Pharmacogenomic Score Effectively Personalizes Treatment of Acute Myeloid Leukemia

Abstract

Purpose: Cytarabine (also known as ara-C) has been the backbone of acute myeloid leukemia (AML) chemotherapy for more than five decades. Recent pharmacogenomics-based 10-SNP ara-C (ACS10) scores showed low ACS10 (≤0) to be associated with poor outcomes in patients with AML treated with standard chemotherapy. Here, we evaluated the ACS10 score in the context of three different induction I regimens in patients with pediatric AML.

Experimental design: ACS10 score groups (low, ≤0, or high, >0) were evaluated for association with event-free survival (EFS) and overall survival (OS) by three randomized treatment arms in patients treated on the AML02 (NCT00136084) and AML08 (NCT00703820) clinical trials: AML02 low-dose ara-C (LDAC arm, n = 91), AML02 + AML08 high-dose ara-C (HDAC arm, n = 194), and AML08 clofarabine + ara-C (Clo/ara-C arm, n = 105) induction I regimens.

Results: Within the low-ACS10 score (≤0) group, significantly improved EFS and OS were observed among patients treated with Clo/ara-C as compared with LDAC (EFS, HR = 0.45; 95% CI, 0.23-0.88; P = 0.020; OS, HR = 0.44; 95% CI, 0.19-0.99; P = 0.048). In contrast, within the high-ACS10 score group (score >0), augmentation with Clo/ara-C was not favorable as compared with LDAC (Clo/ara-C vs. LDAC, EFS, HR = 1.95; 95% CI, 1.05-3.63; P = 0.035; OS, HR = 2.10; 95% CI, 0.96-4.59; P = 0.063). Personalization models predicted 9% improvement in the outcome in ACS10 score-based tailored induction (Clo/ara-C for low and LDAC for high-ACS10 score groups) as compared with nonpersonalized approaches (P < 0.002).

Conclusions: Our findings suggest that tailoring induction regimens using ACS10 scores can significantly improve outcomes in patients with AML. Given the SNPs are germline, preemptive genotyping can accelerate matching the most effective remission induction regimen.

FIG 1.. Overall study design.

Abbreviations: EFS, event-free survival; LDAC: Low dose ara-C HDAC, high-dose ara-C; EFS: event free Survival; OS, overall survival; ACS10, ara-C pharmacogenomic 10-SNP score.
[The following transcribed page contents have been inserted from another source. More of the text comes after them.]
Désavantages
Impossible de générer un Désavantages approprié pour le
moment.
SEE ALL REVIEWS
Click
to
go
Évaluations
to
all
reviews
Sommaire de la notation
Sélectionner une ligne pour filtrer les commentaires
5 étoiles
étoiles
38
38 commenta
FIG 2.. Patient outcomes by composite ACS10 score groups within three treatment arms in patients enrolled on AML02 and AML08 cohorts:

(A) EFS and (B) OS by 3 treatment arms within low ACS10 score group; (C) EFS and (D) OS by treatment arms within High ACS10 score group; EFS, event-free survival; OS, overall survival; HR, hazard ratio; LDAC: Low dose ara-C regimen; HDAC: High dose ara-C regimen; Clo/Ara-C: clofarabine and Ara-C combination regimen.

FIG 3.. Forest plots of multivariable Cox proportional hazard models within low and high ACS10 groups by the three treatment arms with inclusion of age, risk-group assignment, WBC, ancestry and MRD1.
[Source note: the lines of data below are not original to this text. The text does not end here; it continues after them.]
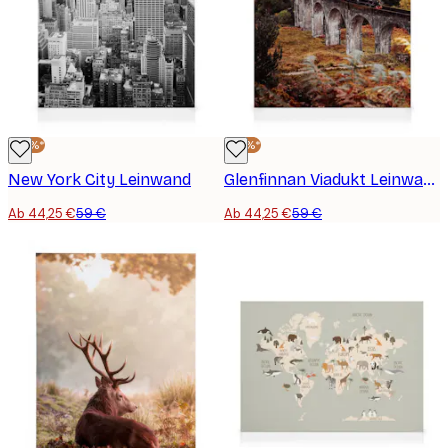
-25%*
-25%*
New York City Leinwand
Glenfinnan Viadukt Leinwand
Ab 44,25 €
59 €
Ab 44,25 €
59 €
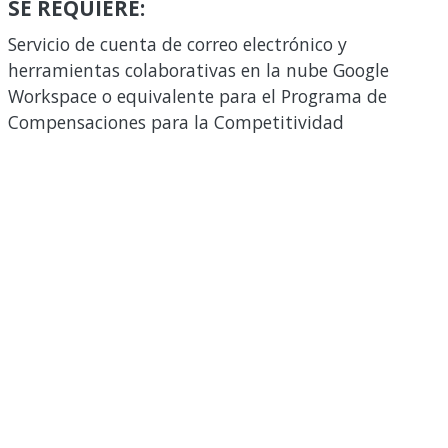
SE REQUIERE:
Servicio de cuenta de correo electrónico y
herramientas colaborativas en la nube Google
Workspace o equivalente para el Programa de
Compensaciones para la Competitividad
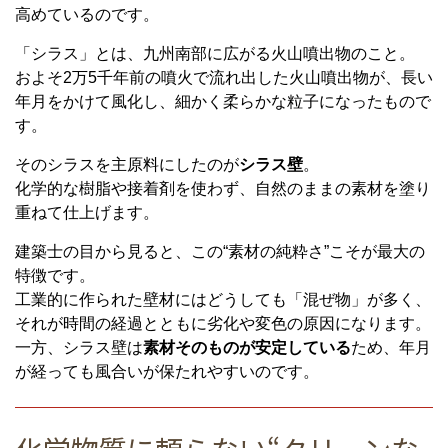
高めているのです。
「シラス」とは、九州南部に広がる火山噴出物のこと。
およそ2万5千年前の噴火で流れ出した火山噴出物が、長い
年月をかけて風化し、細かく柔らかな粒子になったもので
す。
そのシラスを主原料にしたのが
シラス壁
。
化学的な樹脂や接着剤を使わず、自然のままの素材を塗り
重ねて仕上げます。
建築士の目から見ると、この“素材の純粋さ”こそが最大の
特徴です。
工業的に作られた壁材にはどうしても「混ぜ物」が多く、
それが時間の経過とともに劣化や変色の原因になります。
一方、シラス壁は
素材そのものが安定している
ため、年月
が経っても風合いが保たれやすいのです。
(A) EFS and (B) OS by LDAC, HDAC and Clo/Ara-C arms within low ACS10 group patients; (C) EFS and (D) OS by LDAC, HDAC and Clo/Ara-C arms within low ACS10 group patients. ACS10, ara-C pharmacogenomic 10-SNP score; EFS, event-free survival; OS, overall survival; HR, hazard ratio; LDAC: Low dose ara-C regimen; HDAC: High dose Ara-C regimen; Clo/Ara-C: clofarabine and Ara-C combination regimen.

FIG 4.. Impact of interaction between numerical ACS10 scores by treatment arms on 5-year OS and EFS.

(A) Five-year OS and (B) 5-year EFS in AML02 LDAC, HDAC and Clo-Ara-C treatment arms by ACS10 scores. ACS10, ara-C pharmacogenomic 10-SNP; EFS, event-free survival; OS, overall survival; HR, hazard ratio; LDAC: Low dose ara-C regimen; HDAC: High dose Ara-C regimen; Clo/Ara-C: clofarabine and Ara-C combination regimen.

FIG 5.

Personalization model for 5-year EFS (A) and OS (B) based on ACS10 score groups in pediatric AML.